Ümeyye bin Ebî Salt, yolda bir kiliseye uğradı. Orada râhibler vardı. Hâlini onlara anlattı. Râhiblerden biri, Ümeyye’ye dedi ki: 
-Sana yazıklar olsun. Hemen geri dön ve Ona îmân et! O âlemlerin Rabbinin Resûlüdür. Son Peygamberdir, dedi.
Ümeyye bin Ebî Salt geri dönüp, Hicâz’a ulaştı. O sırada Bedr Gazâsı yapılmış ve Kureyş kabîlesinin ileri gelenleri ölmüştü. Ümeyye bunu öğrenince; “eğer O Peygamber olsaydı, kendi kavminin ileri gelenlerini öldürtmezdi” diyerek fikir yürüttü. Oradan ayrılıp Tâif’e gitti. Uzun zemân orada kaldı... 

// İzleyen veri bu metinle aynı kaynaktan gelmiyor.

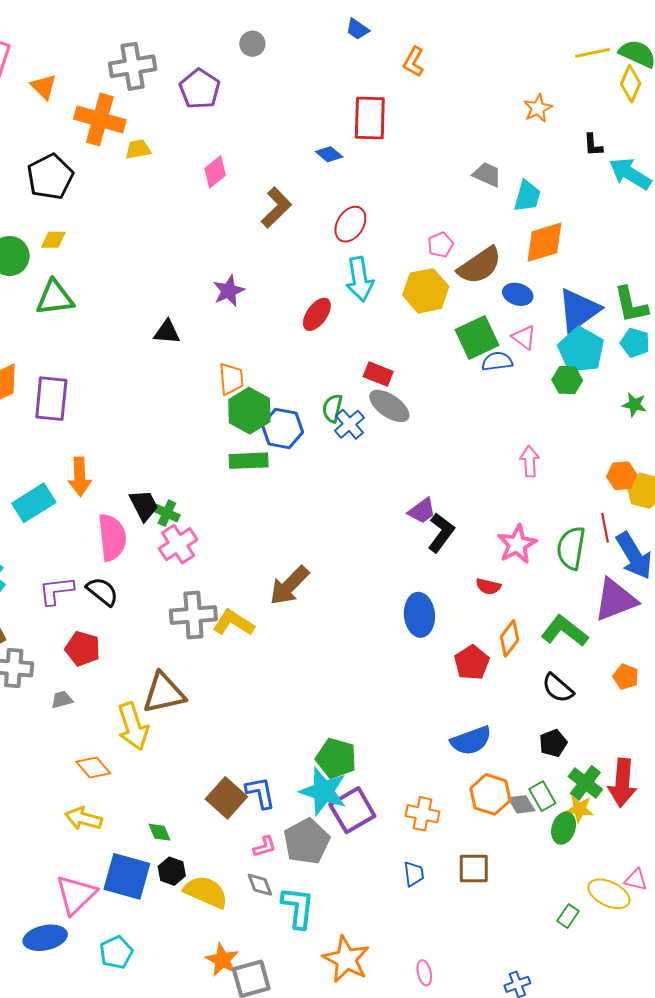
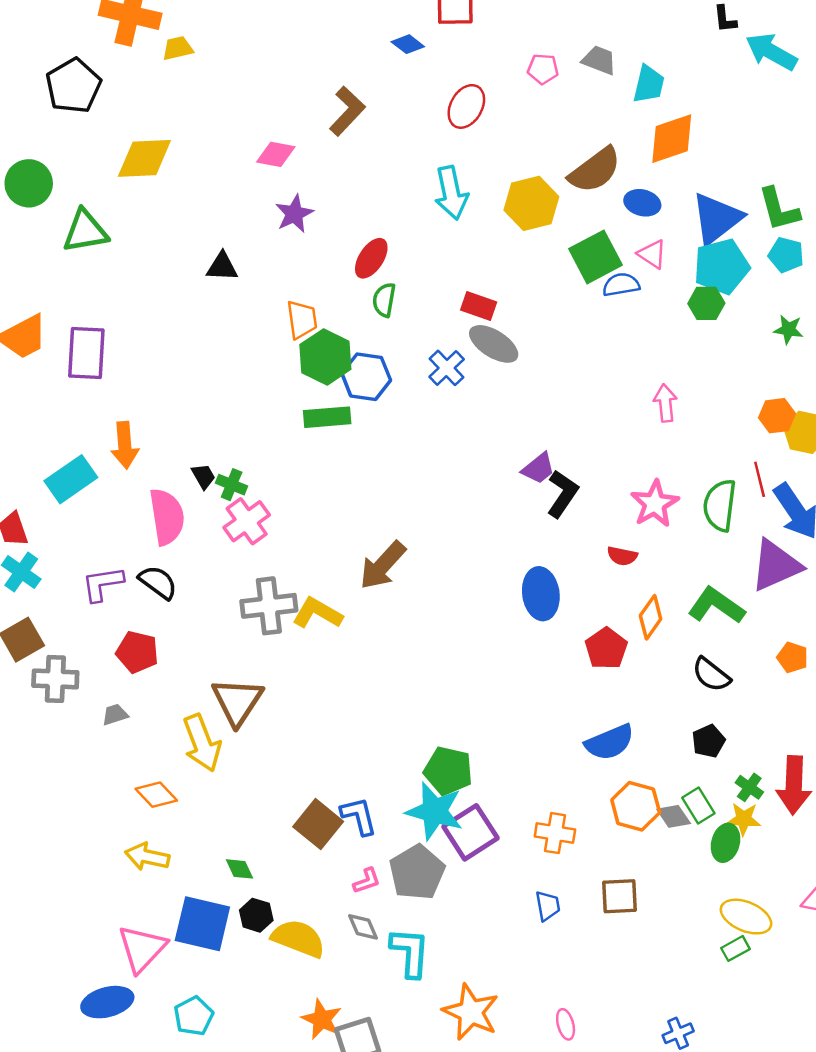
pink diamond: (215, 172) -> (276, 154), moved, turned 52
red ellipse: (350, 224) -> (466, 106), moved
yellow diamond: (53, 240) -> (144, 158), moved, size x1.8
pink pentagon: (441, 245) -> (543, 69), moved, turned 30
red ellipse: (317, 314) -> (371, 258), moved
cyan pentagon: (581, 350) -> (721, 266), turned 30
green semicircle: (332, 408) -> (384, 300), moved
black trapezoid: (144, 505) -> (203, 476), size x0.7
brown triangle: (164, 693) -> (237, 701), turned -42
green cross: (585, 783) -> (749, 787), size x0.7
yellow ellipse: (609, 894) -> (746, 917), moved
green rectangle: (568, 916) -> (736, 948), turned 30

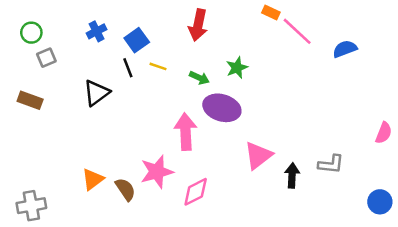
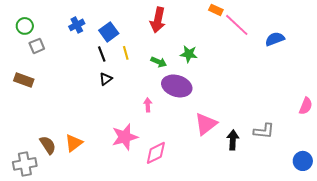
yellow line: (158, 66) -> (126, 53), turned 56
green star: (237, 68) -> (189, 54), turned 30
black triangle: (97, 93) -> (106, 79), moved, size x0.6
pink arrow: (186, 132) -> (148, 105), size x0.5
brown semicircle: (125, 189) -> (48, 145), moved

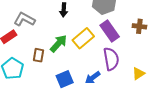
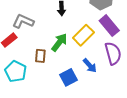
blue arrow: (93, 78) -> (90, 66), moved, turned -91

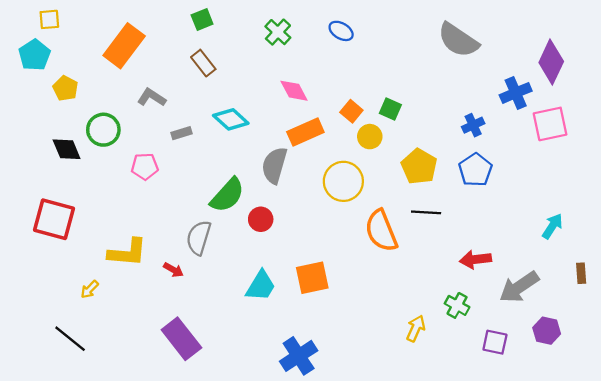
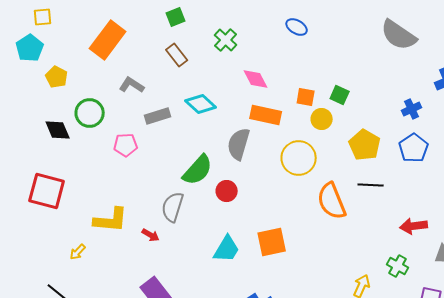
green cross: (278, 32) -> (226, 40), moved
orange square: (351, 111) -> (306, 97), turned -30
orange rectangle: (305, 132) -> (266, 115), turned 36
gray rectangle: (181, 133) -> (158, 116), size x1.4

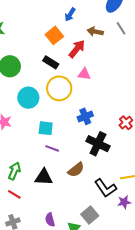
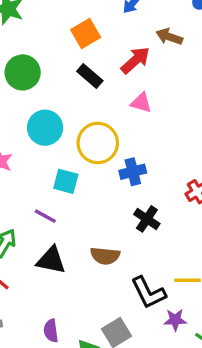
orange square: (54, 35) -> (86, 33), moved
yellow circle: (59, 88) -> (98, 143), moved
black cross: (98, 144) -> (147, 219), size x0.7
purple line: (52, 148) -> (45, 216), moved
brown semicircle: (76, 170) -> (105, 256), turned 36

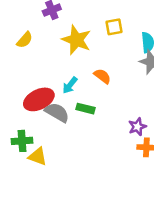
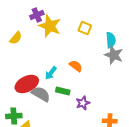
yellow square: (114, 27) -> (85, 28), turned 32
yellow star: (76, 40) -> (50, 26), moved
purple star: (137, 127) -> (83, 103), moved

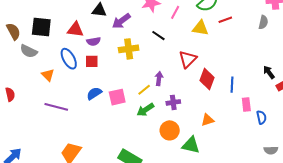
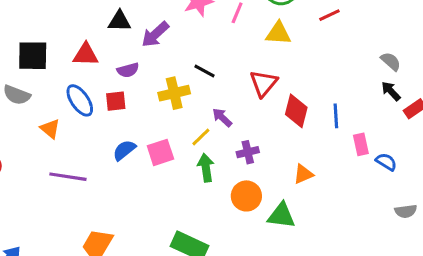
red line: (225, 20) -> (329, 15), moved
gray semicircle: (263, 22) -> (391, 61), moved, turned -56
black line: (158, 36) -> (205, 71), moved
purple semicircle: (94, 41) -> (128, 70), moved
yellow cross: (129, 49) -> (174, 93), moved
purple arrow: (159, 79) -> (222, 118), turned -48
green arrow: (145, 110) -> (206, 168), turned 120
blue semicircle: (261, 117) -> (386, 162), turned -40

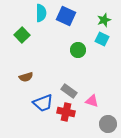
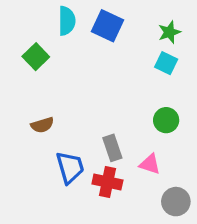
green circle: (78, 50) -> (166, 120), moved
gray rectangle: (69, 91) -> (112, 148), turned 35
blue trapezoid: (43, 103) -> (70, 167), turned -85

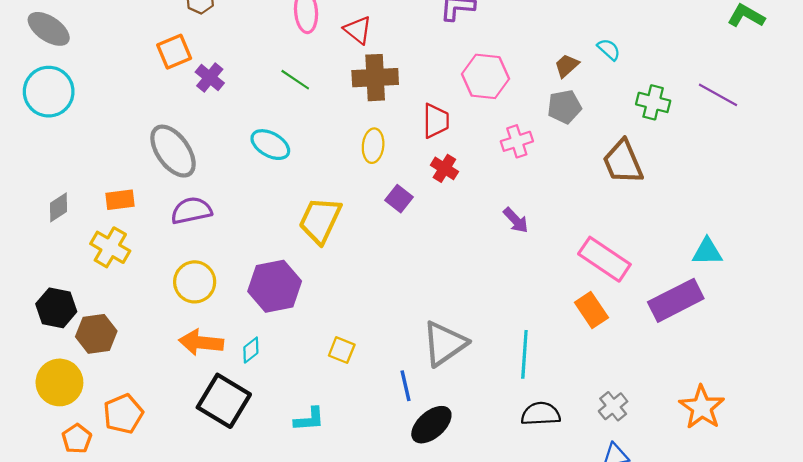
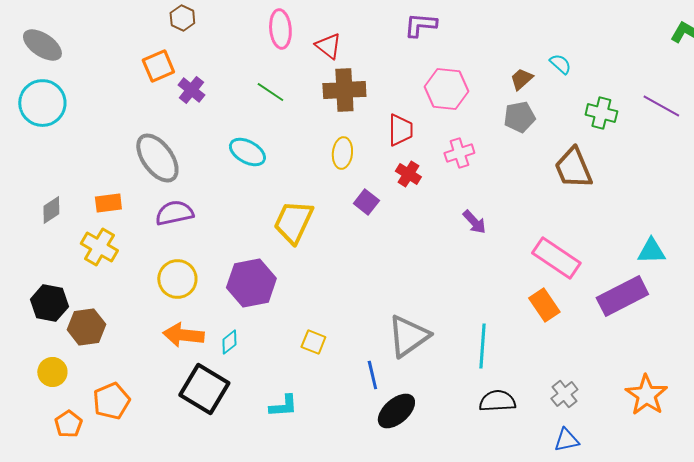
pink cross: (517, 141) -> (459, 153), moved
yellow circle: (59, 382) -> (52, 372), size x0.7

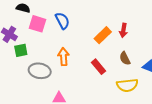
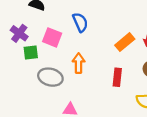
pink square: (38, 24) -> (52, 37), moved
red rectangle: (99, 67) -> (117, 77), turned 42

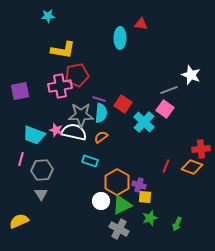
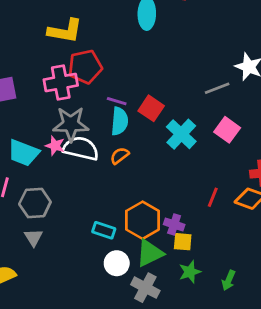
pink square: (165, 109) -> (227, 130), moved
gray star: (81, 115) -> (71, 124), moved
cyan rectangle: (90, 161) -> (104, 230), moved
white circle: (101, 201) -> (117, 263), moved

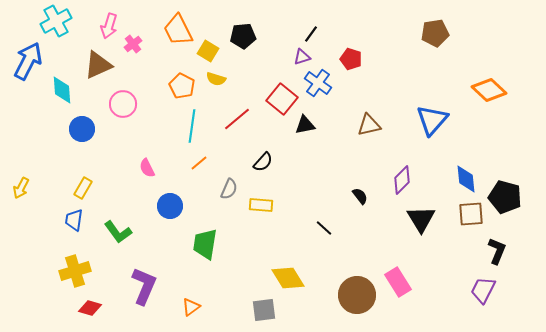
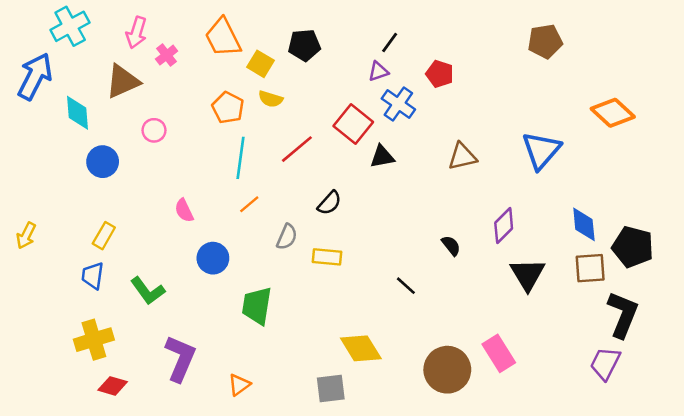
pink circle: (123, 104) -> (154, 130), size x0.7
black L-shape: (497, 251) -> (623, 315), size x1.4

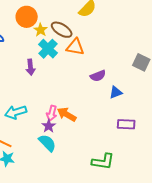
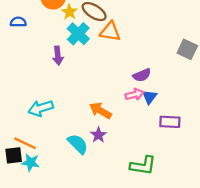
purple semicircle: (98, 76) -> (142, 75), moved
blue triangle: (116, 92) -> (150, 97), moved, turned -32
pink arrow: (52, 113) -> (134, 94), moved, turned -119
purple star: (49, 126) -> (98, 135), moved

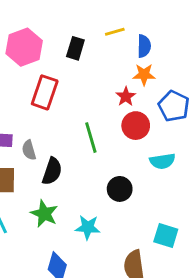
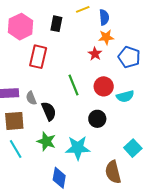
red circle: (136, 126) -> (104, 86), moved
black semicircle: (52, 171) -> (49, 111), turned -36
cyan star: (88, 227) -> (78, 148), size x1.4
cyan square: (166, 236) -> (133, 148), turned 36

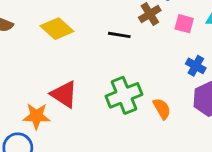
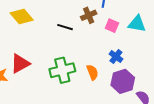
red triangle: (64, 94) -> (20, 64), turned 50
orange semicircle: (162, 109) -> (92, 72), moved

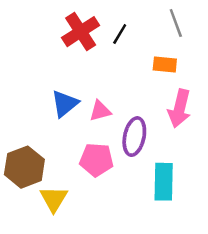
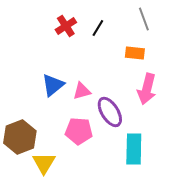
red cross: (81, 32) -> (66, 26), size x0.7
purple ellipse: (134, 137) -> (110, 112), turned -44

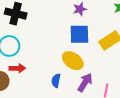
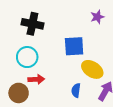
blue square: (79, 34) -> (74, 46), moved

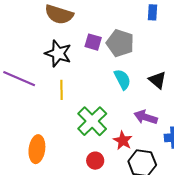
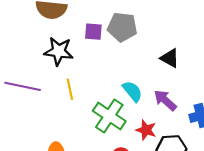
cyan semicircle: (122, 79) -> (132, 91), moved
purple arrow: (146, 117) -> (165, 100), turned 35

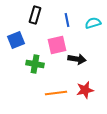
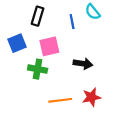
cyan semicircle: (93, 23) -> (93, 12), moved, turned -112
pink square: (57, 45) -> (49, 46), moved

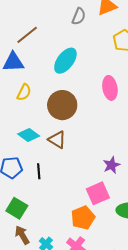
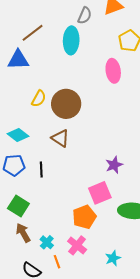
cyan ellipse: (65, 61) -> (71, 40), moved, turned -36
pink ellipse: (110, 88) -> (113, 71), moved
yellow semicircle: (24, 92) -> (39, 99), moved
cyan diamond: (29, 135) -> (18, 135), moved

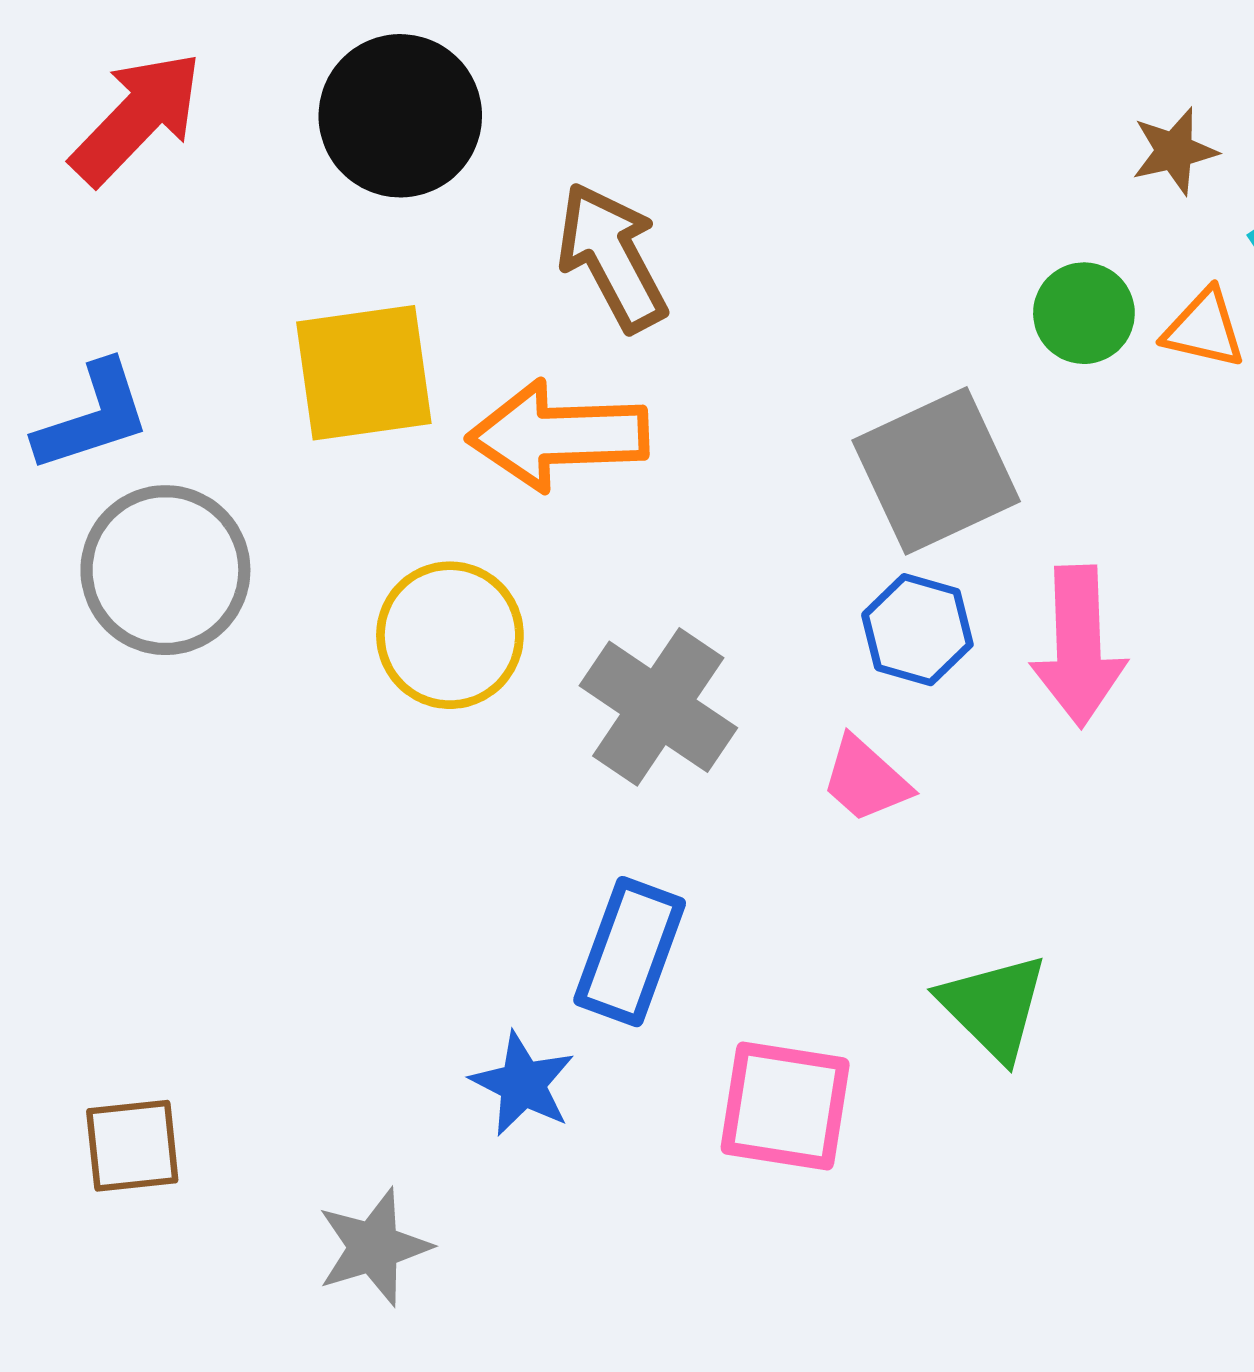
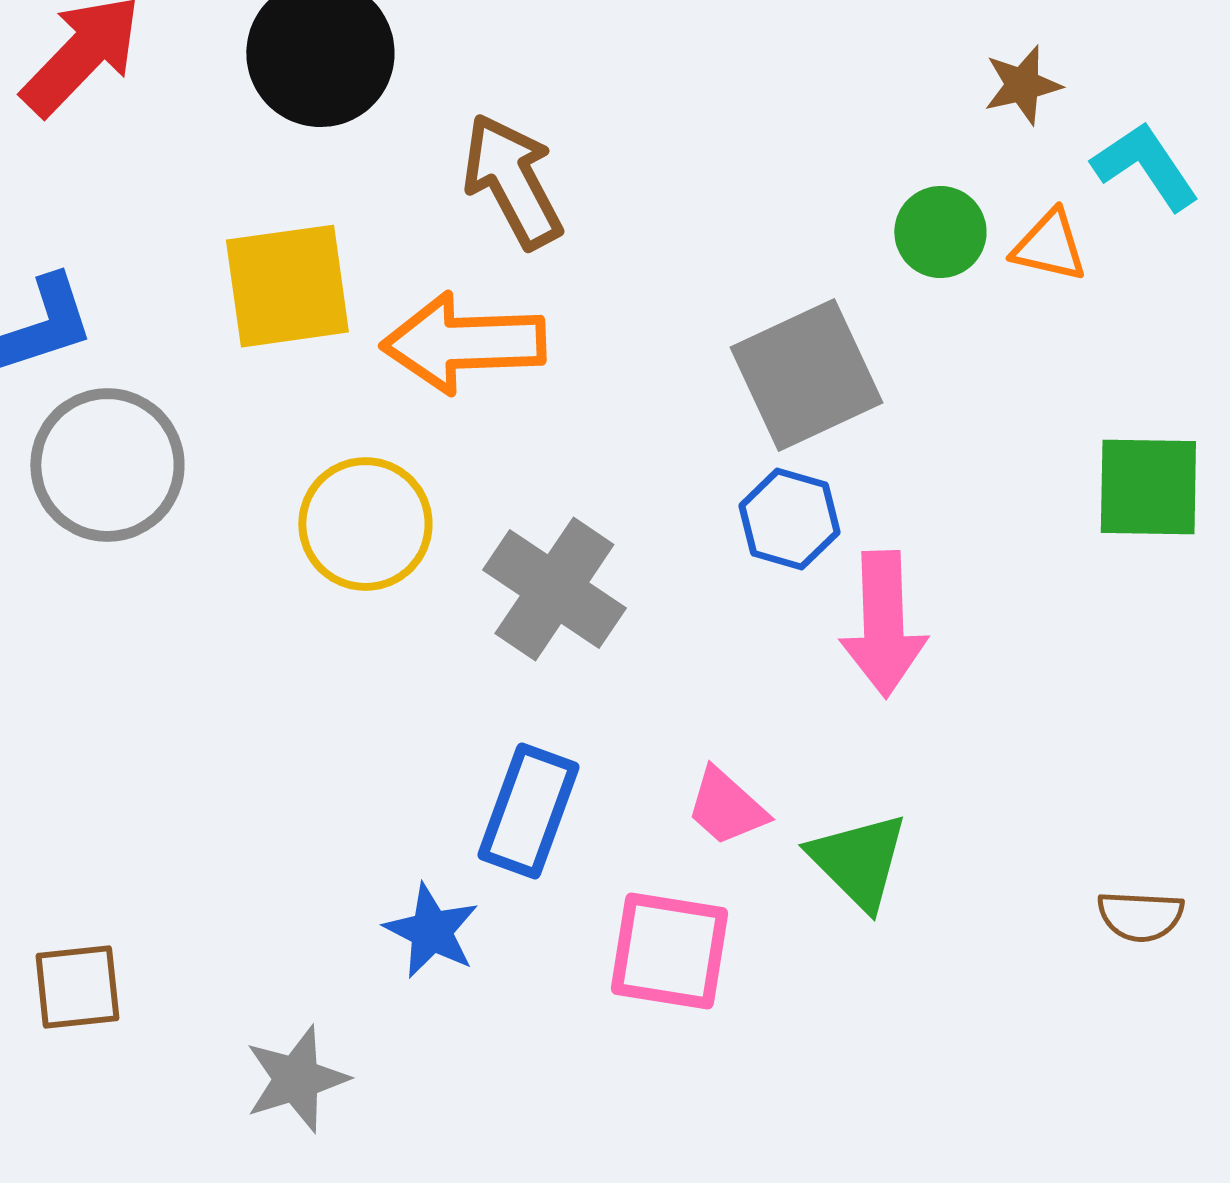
pink arrow: (1078, 646) -> (883, 624), moved
pink trapezoid: (866, 780) -> (726, 807), moved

Bir gün uyumuştu. Kız kardeşi de yanında idi. Rüyâsında evin damının yarılıp iki beyâz kuşun içeri girdiğini gördü. Kuşlardan biri karnının üzerine konup kaftânını açtı. Diğeri “öleceğini işitmiştir” dedi. Öteki ise “hâyır, henüz ömrü var” diyerek kaftânını üzerine örttü. Sonra evin damından çıkıp, gittiler... Kız kardeşi Ümeyye’yi uyandırdı. Rüyâsını anlatıp, “bana bir haber getirmişler. Fakat bana söylenmesine müsâade edilmemiş” dedi... 

“Sana ne oldu?!.”
Ümeyye bin Ebî Salt, kuşların dilini bilirdi. Bir gün şarâb içiyorlardı. Oradan geçen bir karga ses çıkardı. Ümeyye’nin rengi değişti. “Sana ne oldu” dediler. “Eğer şu karganın garîb sözü doğru ise, şarâb sırası bana gelmeden ben ölürüm” dedi. Onun söylediklerinin doğru çıkmaması için şarâb sırasında acele davrandılar. Sıra Ümeyye’nin yanındaki kimseye geldiği sırada, Ümeyye yere düştü. Kaftânını üzerine örttüler. Bir müddet sonra bakdılar ki ölmüş! 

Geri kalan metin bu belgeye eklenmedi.